ET-1 mediates P. gingivalis-induced production of inflammatory cytokines
To determine the role of ET-1 which is induced by P. gingivalis infection, we assessed the production of inflammatory cytokines after treatment with inhibitors of endothelin receptors. P. gingivalis induces the production of IL-1β, TNFα, and IL-6, and this induction was significantly reduced by BQ123, an ETA blocker. In agreement with our results showing negligible expression of ETB in HGECs (Fig 1B), inhibition of ETB by BQ788 had no effect on the production of inflammatory cytokines. Bosentan, a dual inhibitor of ETA and ETB prevented the secretion of inflammatory cytokines, which could be the result of ETA inhibition (Fig 2A to 2C).
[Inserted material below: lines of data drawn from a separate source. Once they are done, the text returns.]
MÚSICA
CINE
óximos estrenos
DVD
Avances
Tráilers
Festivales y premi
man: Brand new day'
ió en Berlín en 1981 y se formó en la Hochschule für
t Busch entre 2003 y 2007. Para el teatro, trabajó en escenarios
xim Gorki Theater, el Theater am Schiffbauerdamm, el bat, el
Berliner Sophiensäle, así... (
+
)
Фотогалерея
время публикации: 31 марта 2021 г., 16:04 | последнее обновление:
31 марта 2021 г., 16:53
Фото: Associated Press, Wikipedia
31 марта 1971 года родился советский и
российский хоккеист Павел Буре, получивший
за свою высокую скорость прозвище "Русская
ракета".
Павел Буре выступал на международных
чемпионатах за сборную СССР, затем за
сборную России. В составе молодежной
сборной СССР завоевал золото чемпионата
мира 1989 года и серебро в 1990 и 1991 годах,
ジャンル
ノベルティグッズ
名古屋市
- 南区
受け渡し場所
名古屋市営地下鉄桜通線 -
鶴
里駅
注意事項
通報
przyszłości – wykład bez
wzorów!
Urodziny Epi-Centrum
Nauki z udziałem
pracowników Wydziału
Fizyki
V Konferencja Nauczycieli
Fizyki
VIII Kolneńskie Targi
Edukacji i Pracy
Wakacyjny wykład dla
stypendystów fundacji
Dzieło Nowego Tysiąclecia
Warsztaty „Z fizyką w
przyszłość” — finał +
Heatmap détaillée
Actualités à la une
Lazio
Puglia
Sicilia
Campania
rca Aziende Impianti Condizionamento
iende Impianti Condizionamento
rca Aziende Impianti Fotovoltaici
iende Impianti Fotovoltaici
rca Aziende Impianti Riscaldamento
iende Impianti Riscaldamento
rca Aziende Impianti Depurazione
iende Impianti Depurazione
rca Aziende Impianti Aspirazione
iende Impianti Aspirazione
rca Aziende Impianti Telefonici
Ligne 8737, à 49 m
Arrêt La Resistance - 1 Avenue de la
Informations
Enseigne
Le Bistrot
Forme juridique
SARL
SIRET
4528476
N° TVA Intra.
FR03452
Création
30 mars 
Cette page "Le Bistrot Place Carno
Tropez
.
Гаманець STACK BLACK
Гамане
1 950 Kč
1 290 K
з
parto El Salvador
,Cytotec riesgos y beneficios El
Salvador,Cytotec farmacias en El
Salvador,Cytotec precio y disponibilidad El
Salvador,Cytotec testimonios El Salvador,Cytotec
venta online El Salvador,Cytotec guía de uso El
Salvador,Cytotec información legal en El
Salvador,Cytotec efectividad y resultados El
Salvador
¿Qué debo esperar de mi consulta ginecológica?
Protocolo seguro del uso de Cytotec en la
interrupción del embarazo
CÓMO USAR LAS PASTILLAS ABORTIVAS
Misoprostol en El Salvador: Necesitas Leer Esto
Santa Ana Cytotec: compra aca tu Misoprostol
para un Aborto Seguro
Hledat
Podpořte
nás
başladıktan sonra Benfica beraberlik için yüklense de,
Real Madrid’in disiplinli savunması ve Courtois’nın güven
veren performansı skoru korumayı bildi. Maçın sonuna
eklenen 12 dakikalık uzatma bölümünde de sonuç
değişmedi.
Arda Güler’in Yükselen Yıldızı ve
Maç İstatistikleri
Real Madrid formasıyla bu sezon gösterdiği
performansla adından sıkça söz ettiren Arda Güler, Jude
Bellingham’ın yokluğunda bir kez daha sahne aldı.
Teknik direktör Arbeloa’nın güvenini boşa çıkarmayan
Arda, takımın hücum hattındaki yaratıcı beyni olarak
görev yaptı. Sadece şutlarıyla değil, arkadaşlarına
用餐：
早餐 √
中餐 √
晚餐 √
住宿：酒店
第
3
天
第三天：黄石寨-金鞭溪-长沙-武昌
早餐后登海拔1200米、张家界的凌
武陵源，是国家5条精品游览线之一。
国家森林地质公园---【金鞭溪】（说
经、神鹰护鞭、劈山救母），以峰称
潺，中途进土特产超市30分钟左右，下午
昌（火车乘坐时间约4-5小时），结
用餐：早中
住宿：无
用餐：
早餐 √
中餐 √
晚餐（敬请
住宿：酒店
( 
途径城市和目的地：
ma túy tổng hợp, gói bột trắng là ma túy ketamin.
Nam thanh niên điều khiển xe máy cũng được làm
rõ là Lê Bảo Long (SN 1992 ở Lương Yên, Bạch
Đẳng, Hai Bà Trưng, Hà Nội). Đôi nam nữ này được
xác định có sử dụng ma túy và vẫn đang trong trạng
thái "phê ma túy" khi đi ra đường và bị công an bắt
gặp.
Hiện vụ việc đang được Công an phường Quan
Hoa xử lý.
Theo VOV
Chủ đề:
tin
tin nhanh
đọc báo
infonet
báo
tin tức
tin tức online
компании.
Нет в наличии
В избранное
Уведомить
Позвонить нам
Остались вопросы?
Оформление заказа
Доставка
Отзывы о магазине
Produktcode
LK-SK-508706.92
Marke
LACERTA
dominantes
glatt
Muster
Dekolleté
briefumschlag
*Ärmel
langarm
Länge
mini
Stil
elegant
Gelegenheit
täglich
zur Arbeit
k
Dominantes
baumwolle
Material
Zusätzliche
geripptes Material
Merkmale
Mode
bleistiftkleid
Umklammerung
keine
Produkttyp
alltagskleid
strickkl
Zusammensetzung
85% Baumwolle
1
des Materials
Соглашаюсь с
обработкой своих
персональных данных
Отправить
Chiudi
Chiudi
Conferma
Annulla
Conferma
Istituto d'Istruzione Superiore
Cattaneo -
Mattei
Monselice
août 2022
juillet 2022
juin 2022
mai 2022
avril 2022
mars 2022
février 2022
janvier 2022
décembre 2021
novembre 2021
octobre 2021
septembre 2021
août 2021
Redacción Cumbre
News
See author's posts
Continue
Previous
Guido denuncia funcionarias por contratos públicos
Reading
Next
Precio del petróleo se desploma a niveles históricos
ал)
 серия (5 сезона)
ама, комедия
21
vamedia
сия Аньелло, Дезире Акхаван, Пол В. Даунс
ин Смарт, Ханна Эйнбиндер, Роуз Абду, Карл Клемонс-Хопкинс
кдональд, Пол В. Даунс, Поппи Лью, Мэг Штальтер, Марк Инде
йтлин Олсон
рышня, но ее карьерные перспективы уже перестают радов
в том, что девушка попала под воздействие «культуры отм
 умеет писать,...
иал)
Pg LPS also induced the production of IL-1β, TNFα, and IL-6, and this was attenuated by treatment with BQ123 or bosentan, but not with BQ788 (Fig 2D to 2F). Next, we examined whether the ETA signaling pathway, activated by ET-1, directly affects the production of inflammatory cytokines in HGECs. As shown in Fig 2G to 2I, ET-1 directly induced the secretion of IL-1β, TNFα, and IL-6 in HGECs, and inhibition of ETA with BQ123 or bosentan resulted in a reversal of the influence of ET-1 on cytokine production.
(A to C) Reduced production of IL-1β (A), TNFα (B), and IL-6 (C) after treatment with endothelin receptor antagonists and P. gingivalis. After treatment with BQ123 (100 nM), BQ788 (100 nM), or bosentan (100 nM) for 1h, cells were infected with P. gingivalis (100 MOI) for 24h. (D to F) Reduced production of IL-1β (D), TNFα (E), and IL-6 (F) after treatment with endothelin receptor antagonists and P. gingivalis LPS (1 μg/ml). After treatment with BQ123 (100 nM), BQ788 (100 nM), or bosentan (100 nM) for 1h, cells were treated with P. gingivalis LPS (1 μg/ml) for 24h. (G to I) Reduced production of IL-1β (G), TNFα (H), and IL-6 (I) after treatment with endothelin receptor antagonists and ET-1. After pre-treatment with BQ123 (100 nM), BQ788 (100 nM), and bosentan (100 nM) for 1h, cells were treated with ET-1 (100 nM) for 24h. Secretion of cytokines or ET-1 was examined by ELISA in the culture supernatants from five samples (sample #1–5). *P<0.05; **P<0.01; ***P<0.001.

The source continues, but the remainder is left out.